Exercise description: Your answer must be the lines from the one containing "brand is un" through the last line below, copied exactly, with no pictures.
----
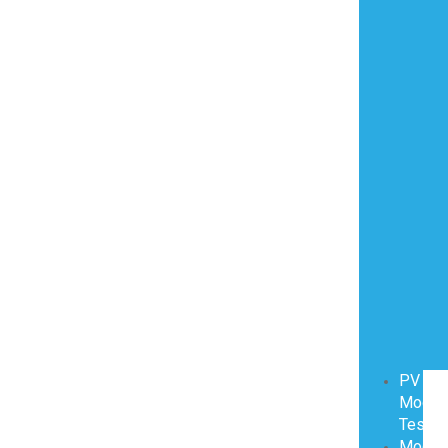
PV
Modul
Testin
Modul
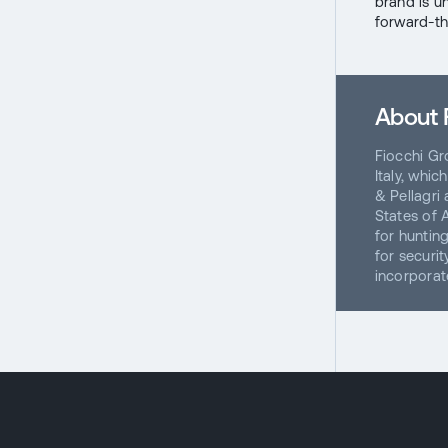
brand is un
forward-th
About 
Fiocchi Gr
Italy, whi
& Pellagri
States of 
for hunting
for securi
incorporat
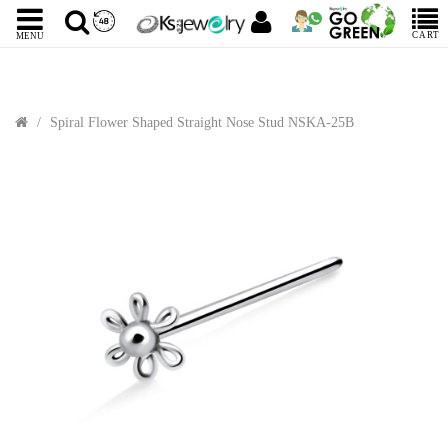
CART
MENU
Spiral Flower Shaped Straight Nose Stud NSKA-25B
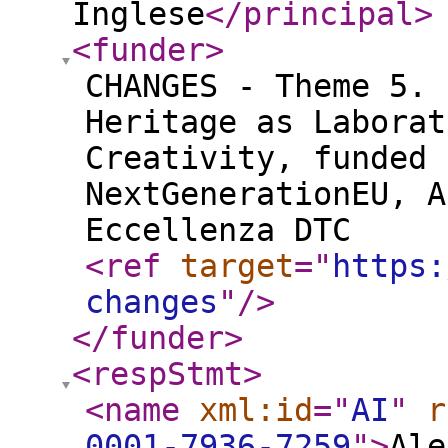
Inglese
</principal
>
<funder
>
CHANGES - Theme 5. 
Heritage as Laborat
Creativity, funded 
NextGenerationEU, A
Eccellenza DTC
<ref
target
="
https:
changes
"
/>
</funder
>
<respStmt
>
<name
xml:id
="
AI
"
r
0001-7936-7259
"
>
Ale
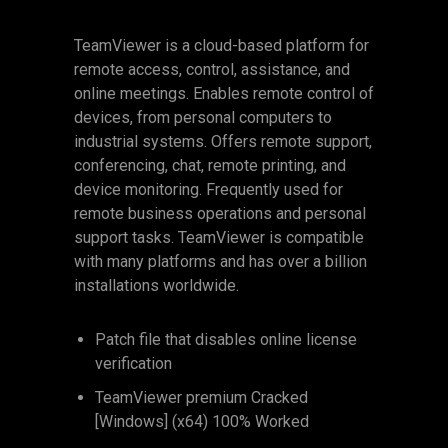
TeamViewer is a cloud-based platform for
remote access, control, assistance, and
online meetings. Enables remote control of
devices, from personal computers to
industrial systems. Offers remote support,
conferencing, chat, remote printing, and
device monitoring. Frequently used for
remote business operations and personal
support tasks. TeamViewer is compatible
with many platforms and has over a billion
installations worldwide.
Patch file that disables online license
verification
TeamViewer premium Cracked
[Windows] (x64) 100% Worked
----
Result:
brand is un
forward-th
About 
Fiocchi Gr
Italy, whi
& Pellagri
States of 
for hunting
for securi
incorporat
CART
MENU
Spiral Flower Shaped Straight Nose Stud NSKA-25B
Inglese
</principal
>
<funder
>
CHANGES - Theme 5. 
Heritage as Laborat
Creativity, funded 
NextGenerationEU, A
Eccellenza DTC
<ref
target
="
https:
changes
"
/>
</funder
>
<respStmt
>
<name
xml:id
="
AI
"
r
0001-7936-7259
"
>
Ale
TeamViewer is a cloud-based platform for
remote access, control, assistance, and
online meetings. Enables remote control of
devices, from personal computers to
industrial systems. Offers remote support,
conferencing, chat, remote printing, and
device monitoring. Frequently used for
remote business operations and personal
support tasks. TeamViewer is compatible
with many platforms and has over a billion
installations worldwide.
Patch file that disables online license
verification
TeamViewer premium Cracked
[Windows] (x64) 100% Worked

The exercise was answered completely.